Match the index to the whole access pattern. The single-column index fixed the filter; the composite (customer_id, order_date DESC) index also eliminated the sort — index design follows how the query filters and orders.
Build it CONCURRENTLY in production. A plain CREATE INDEX would have locked the live orders table while building; CONCURRENTLY avoided a second outage during the fix.
It degraded silently. The query was fine at small scale and got slowly worse — nobody "broke" it. Performance problems often grow with data; profiling top queries periodically (not just when they catch fire) catches them earlier.

Discussion questions

Why did a query returning 20 rows take 45 seconds before the index?
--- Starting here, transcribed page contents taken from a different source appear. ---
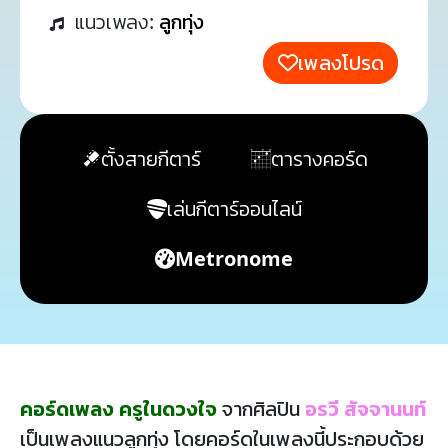
แนวเพลง:
ลูกทุ่ง
เพลงโปรด
ตั้งสายกีตาร์
ตารางคอร์ด
เล่นกีตาร์ออนไลน์
Metronome
คอร์ดเพลง ครูในดวงใจ
จากศิลปิน
อรวี สัจจานนท์
เป็นเพลงแนวลูกทุ่ง โดยคอร์ดในเพลงนี้ประกอบด้วย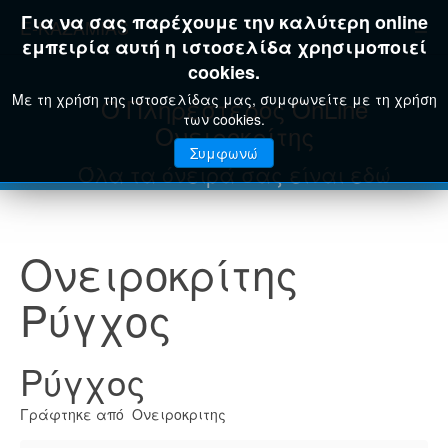
Για να σας παρέχουμε την καλύτερη online
E-KAZAMIAS
εμπειρία αυτή η ιστοσελίδα χρησιμοποιεί
cookies.
Με τη χρήση της ιστοσελίδας μας, συμφωνείτε με τη χρήση
Ο Πληρέστερος OnLine
των cookies.
Ονειροκρίτης
Συμφωνώ
Όλα τα όνειρά σας είναι εδώ
Ονειροκρίτης
Ρύγχος
Ρύγχος
Γράφτηκε από Ονειροκριτης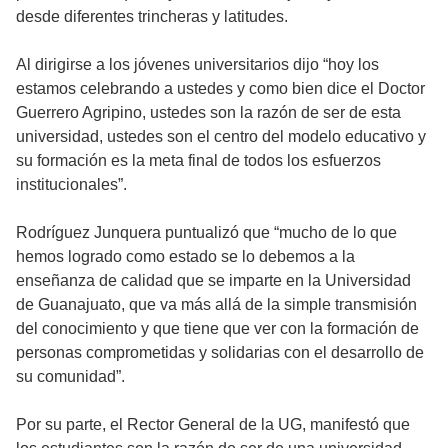
desde diferentes trincheras y latitudes.
Al dirigirse a los jóvenes universitarios dijo “hoy los
estamos celebrando a ustedes y como bien dice el Doctor
Guerrero Agripino, ustedes son la razón de ser de esta
universidad, ustedes son el centro del modelo educativo y
su formación es la meta final de todos los esfuerzos
institucionales”.
Rodríguez Junquera puntualizó que “mucho de lo que
hemos logrado como estado se lo debemos a la
enseñanza de calidad que se imparte en la Universidad
de Guanajuato, que va más allá de la simple transmisión
del conocimiento y que tiene que ver con la formación de
personas comprometidas y solidarias con el desarrollo de
su comunidad”.
Por su parte, el Rector General de la UG, manifestó que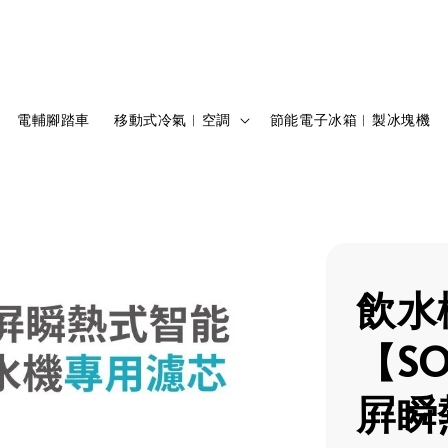
電輔腳踏車
移動式冷氣︱空調
節能電子冰箱︱製冰塊機
飲水
【SO
屛瞬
What two pieces of the EXPLAIN ANALYZE output pinpointed the problem?
Explain the before/after plans (Seq Scan vs Index Scan) in O(n) vs O(log n) terms.
Why does the composite (customer_id, order_date DESC) index help beyond the single-column one?
⭐ Why use CONCURRENTLY, and what's its trade-off? Why is "degraded silently" an argument for periodic profiling?